Déclaration de candidature d'Alexis Tsipras: changer l'Europe
I. MA CANDIDATURE - UN MANDAT POUR L'ESPOIR ET LE CHANGEMENT.
Le Parti de la Gauche Européenne m'a élu comme candidat à la Présidence de la Commission Européenne, lors de son 4ème congrés du 13 au 15 décembre 2013 à Madrid.
C'est à la fois un honneur et un mandat. L'honneur n'est pas seulement personnel. La candidature du dirigeant du principal parti d'opposition en Grèce symbolise la solidarité avec le peuple grec et aussi avec les peuples d'Europe du Sud qui souffrent des conséquences sociales catastrophiques des plans d'austérité.
Mais, plus qu'une candidature, ma nomination est un mandat pour l'espoir et le changement en Europe. C'est un appel à la démocratie à laquelle les nouvelles générations ont droit.
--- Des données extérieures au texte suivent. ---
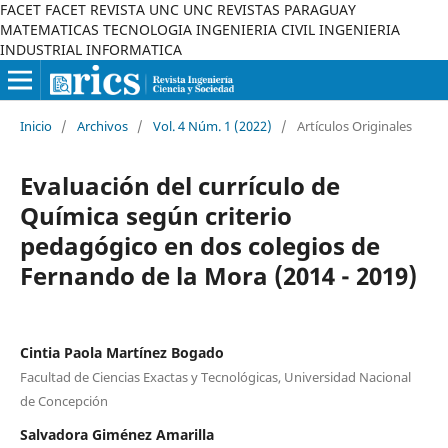
FACET FACET REVISTA UNC UNC REVISTAS PARAGUAY
MATEMATICAS TECNOLOGIA INGENIERIA CIVIL INGENIERIA
INDUSTRIAL INFORMATICA
Inicio
/
Archivos
/
Vol. 4 Núm. 1 (2022)
/
Artículos Originales
Evaluación del currículo de
Química según criterio
pedagógico en dos colegios de
Fernando de la Mora (2014 - 2019)
Cintia Paola Martínez Bogado
Facultad de Ciencias Exactas y Tecnológicas, Universidad Nacional
de Concepción
Salvadora Giménez Amarilla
C'est un appel à la lutte pour gagner l'hégémonie en termes gramsciens, c'est-à-dire gagner les coeurs et les esprits des peuples. C'est une lutte pour le pouvoir afin de changer la vie quotidienne des gens ordinaires. Pour citer Aneurin Bevan, un socialiste authentique et le père politique du système public de santé britannique (NHS), pour nous, le pouvoir signifie “agir collectivement afin de transformer la société et se relever tous ensemble"
Je ne suis pas le candidat de l'Europe du Sud. Je suis le candidat de tous les peuples, du Nord au Sud, qui veulent une Europe sans austérité, ni récession, ou memorandum. Ma candidature s'adresse à chacun de vous, quels que soient vos convictions politiques ou vos votes aux élections nationales. Elle unit ceux que la gestion néolibérale de la crise économique divise. Elle s'adresse à tous ceux qui souhaitent une vie meilleure pour eux-mêmes et leurs enfants dans une meilleure Europe.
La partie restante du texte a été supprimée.